With artificial intelligence (AI) experimentation and implementations in the video industry now commonplace, we’re all pretty familiar with AI use cases aimed at everything from enhancing efficiency to improving user experiences. The conversation has however, moved on again from AI and Gen AI, to Agentic AI, which introduces autonomous AI agents that decide how to act to accomplish a specific goal. Agentic AI is undoubtedly the AI du jour; the question is, how will this new breed of AI bring real value to the video industry?
From traditional software to Agentic AI
To understand what Agentic AI is and why it matters, it is useful to look at both how traditional software is built and how AI has evolved. By its very nature, software is rigid and prescriptive; it follows explicit, rule-based instructions laid out in its code about how it should behave in predetermined scenarios as well as how it can communicate with other software components via APIs. This structure forces developers to anticipate every possible scenario in advance and hardwire responses into the system.

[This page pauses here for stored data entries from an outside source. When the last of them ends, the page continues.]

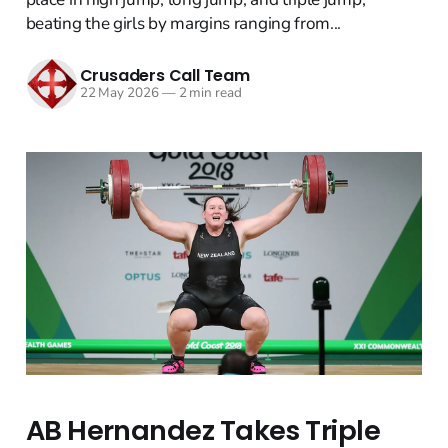
beating the girls by margins ranging from...
Crusaders Call Team
22 May 2026
—
2 min read
AB Hernandez Takes Triple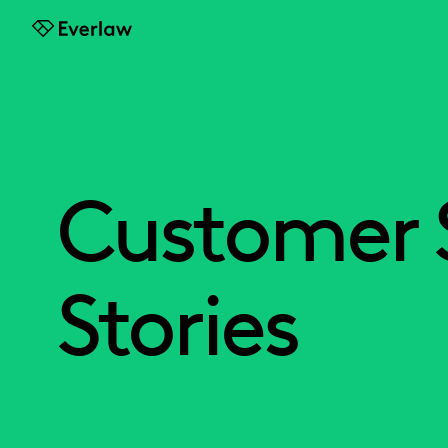
Everlaw
Customer 
Stories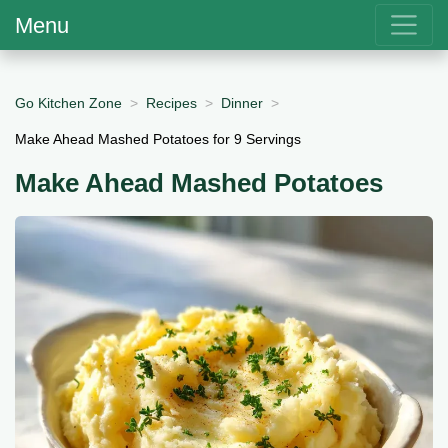
Menu
Go Kitchen Zone
Recipes
Dinner
Make Ahead Mashed Potatoes for 9 Servings
Make Ahead Mashed Potatoes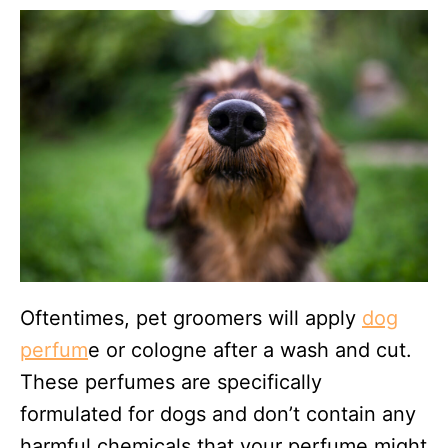
Oftentimes, pet groomers will apply
dog
perfum
e or cologne after a wash and cut.
These perfumes are specifically
formulated for dogs and don’t contain any
harmful chemicals that your perfume might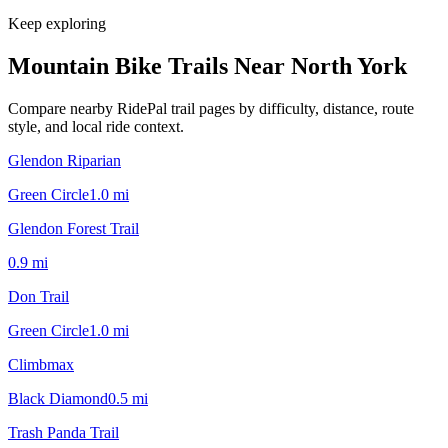
Keep exploring
Mountain Bike Trails Near
North York
Compare nearby RidePal trail pages by difficulty, distance, route
style, and local ride context.
Glendon Riparian
Green Circle
1.0
mi
Glendon Forest Trail
0.9
mi
Don Trail
Green Circle
1.0
mi
Climbmax
Black Diamond
0.5
mi
Trash Panda Trail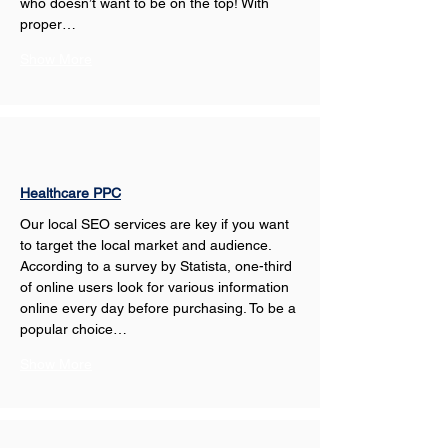
who doesn’t want to be on the top! With 
proper…
Show More
Healthcare PPC
Our local SEO services are key if you want 
to target the local market and audience. 
According to a survey by Statista, one-third 
of online users look for various information 
online every day before purchasing. To be a 
popular choice…
Show More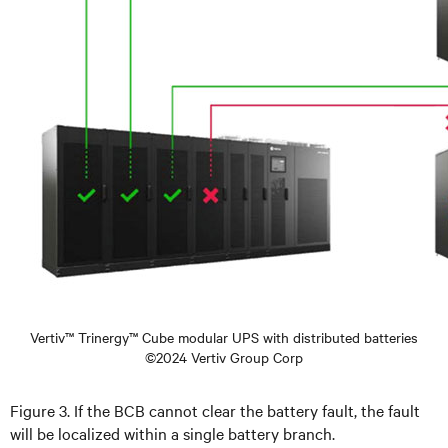
Vertiv™ Trinergy™ Cube modular UPS with distributed batteries
©2024 Vertiv Group Corp
Figure 3. If the BCB cannot clear the battery fault, the fault
will be localized within a single battery branch.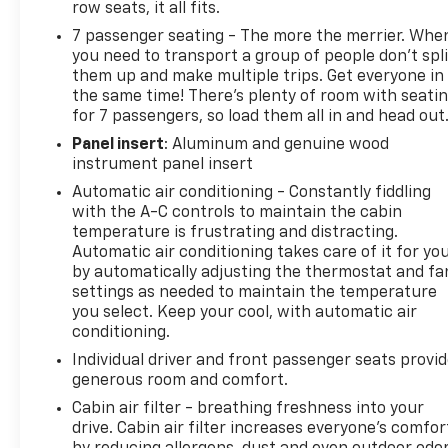
row seats, it all fits.
Heated driver and front passenger seats
7 passenger seating - The more the merrier. Whe
Ventilated driver and front passenger seats
you need to transport a group of people don’t spli
Power passenger seat
them up and make multiple trips. Get everyone in
Memory driver's seat
the same time! There’s plenty of room with seati
Auto High-Beam Headlights
for 7 passengers, so load them all in and head out
Panel insert
: Aluminum and genuine wood
Performance and capability features include:
instrument panel insert
Automatic air conditioning - Constantly fiddling
All-Wheel Drive
with the A-C controls to maintain the cabin
Performance Suspension
temperature is frustrating and distracting.
Confident year-round traction and handling
Automatic air conditioning takes care of it for yo
by automatically adjusting the thermostat and fa
Additional highlights include:
settings as needed to maintain the temperature
you select. Keep your cool, with automatic air
Denali Reserve Package
conditioning.
Preferred Equipment Group 5SB
Individual driver and front passenger seats provi
22-inch Pearl Nickel Machined Aluminum Wheels
generous room and comfort.
Premium Denali styling and appointments
Cabin air filter - breathing freshness into your
Spacious interior with versatile cargo space
drive. Cabin air filter increases everyone’s comfor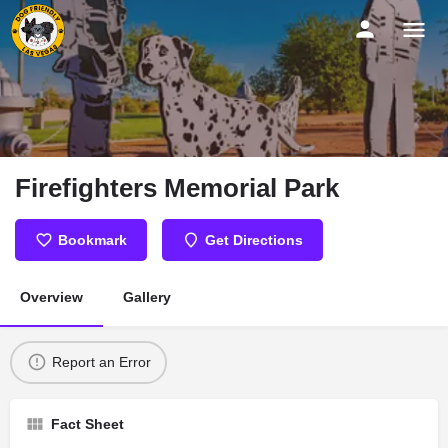
Firefighters Memorial Park
Bookmark
Get Directions
Overview
Gallery
Report an Error
Fact Sheet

AI works differently to traditional software because it learns patterns from data, can adapt its behaviours, and can make decisions without predefined, explicit instructions. It can quickly and easily analyse huge volumes of complex data to provide useful insights, which can for example be used to power recommendation engines. Gen AI, which adds yet another layer, provides the ability to create new content based on a user request. Crucially, it also allows users to interact with software using natural language and is also context-aware.
Agentic AI moves beyond all of this. Instead of prescribing every step and specifying which action to take with each eventuality as is the case with traditional software, or generating a response based on a request as is the case with Gen AI, in Agentic AI, individual AI agents are given a mission to detect, analyse and act, enabling humans to design, govern and create. They decide how best to achieve their mission, can adapt based on feedback, and can improve over time. And crucially, they’re not just reactive; they are proactive collaborators within a system and can communicate with one another directly. This creates a flexible ecosystem where multiple agents pursue interconnected goals, each optimising performance toward outcomes rather than just following instructions.
Agents at work
This new approach could see video services with whole armies of agents working to achieve specific business outcomes, such as combating churn, stabilising quality, or increasing customer lifetime value. For example, one agent may be tasked with monitoring a customer’s journey, identifying issues such as with onboarding or playback, then acting accordingly to resolve, while another may be given the mission of detecting declining engagement on an individual level and acting to prevent that customer from churning. Agents could also be tasked with monitoring and optimising UX by adjusting layout and messaging dynamically based on context, like time of day or frustration signals, or on the monetisation side, agents could surface upsell offers precisely when users are most likely to convert.

The key thing is that each of these agents works not only independently but also collaborates with other agents, bridging the gap between different expertise and departments, keeping the customer experience at heart. This unlocks the compound impact that traditional development cycles struggle to match. In this model, success is measured not by whether the software followed the right steps, but by whether agents have achieved their missions, which are closely aligned to key business objectives. For the video industry, and other industries alike, this model has the potential to be genuinely transformational.
An Agentic future
Another big change ahead will come when agentic AI communication protocols, such as the newly developed MCP (Model Context Protocol), are widely adopted, enabling agents to access external data sources, tools and services. This is set to have a huge impact because currently, while video service providers can control what happens inside their own service, many remain dependent on external services for aspects such as advertising, acquisition, or personalisation, with little visibility or control into how those systems behave.
Agentic AI has the potential to shift this balance. Theoretically, MCP will allow agents from different vendor solutions or services to collaborate directly, bypassing the need for hard-coded APIs. In practice, this could mean that advertising campaigns can be matched with the right audiences in real time, without exposing sensitive datasets or building complex integrations. It also makes hyper-personalisation, which has, to a degree, been more of an aspiration than a reality, far more achievable.
Crucially, Agentic AI will give video providers the ability to take on challenges that were previously beyond reach. Many frustrations in streaming have less to do with lack of ambition and more to do with human bandwidth. Personalisation, optimisation, and audience engagement all involve too many moving parts for individuals or teams to manage in real time. Agentic systems offer a way to extend this capacity because they open the door to adaptive, collaborative systems capable of reshaping how video services operate and innovate.